Я часто печатался во французских изданиях, но никогда не считал себя французским журналистом, а русским, пишущим по-французски. Защищал во французской печати русское историческое прошлое и полагал, что этим служу России.

Слышал, что иностранные разведки, особенно в сопредельных с СССР государствах, вербуют для шпионских и диверсионных дел безработных и обнищавших эмигрантов, воспитанных РОВСом на слепой ненависти к советской власти. Но такая "деятельность" прямо не соприкасалась с нашей — парижских эмигрантских литераторов и журналистов, — и потому я над ней особенно не задумывался.

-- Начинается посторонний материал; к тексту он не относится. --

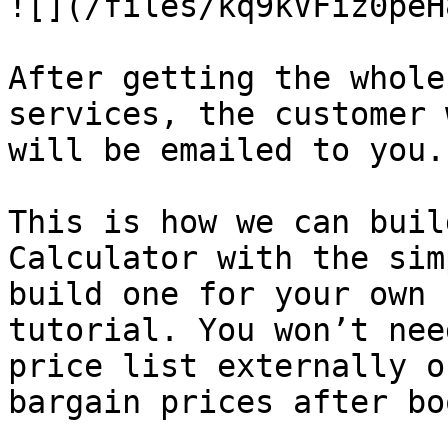
![](/files/kq9kVFiz0peH
After getting the whole
services, the customer 
will be emailed to you.

This is how we can buil
Calculator with the sim
build one for your own 
tutorial. You won’t nee
price list externally o
bargain prices after bo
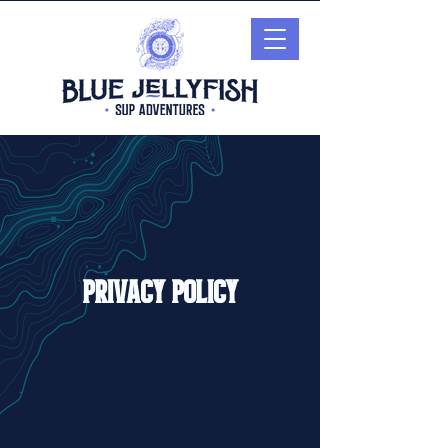
Privacy Policy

Уважал традиции дореволюционной России, но не питал особых симпатий ни к традициям белого движения, ни к его участникам. Помню отвращение, которое вызвал во мне один бывший белый офицер, когда я узнал, что он самолично застрелил несколько десятков пленных. Его товарищи говорили мне, что при виде обезоруженных пленных в нем пробуждались дикий садизм, разъяренное человеконенавистничество. Однако я не понимал, что именно такие чувства воспитывают в своих членах все белогвардейские союзы, что верность "воинским традициям", трехцветному флагу (в некоторых организациях полагалось целовать старый русский флаг, стоя перед ним на коленях) — все это культивируется для того, чтобы сохранить во что бы то ни стало кастовый дух дореволюционной России, что даже такие, казалось бы, безобидные учреждения, как казачий музей или "Морское собрание", поддерживают все тот же дух и что дух этот порождает самый мрачный, ядом пропитанный фанатизм по отношению к новой России.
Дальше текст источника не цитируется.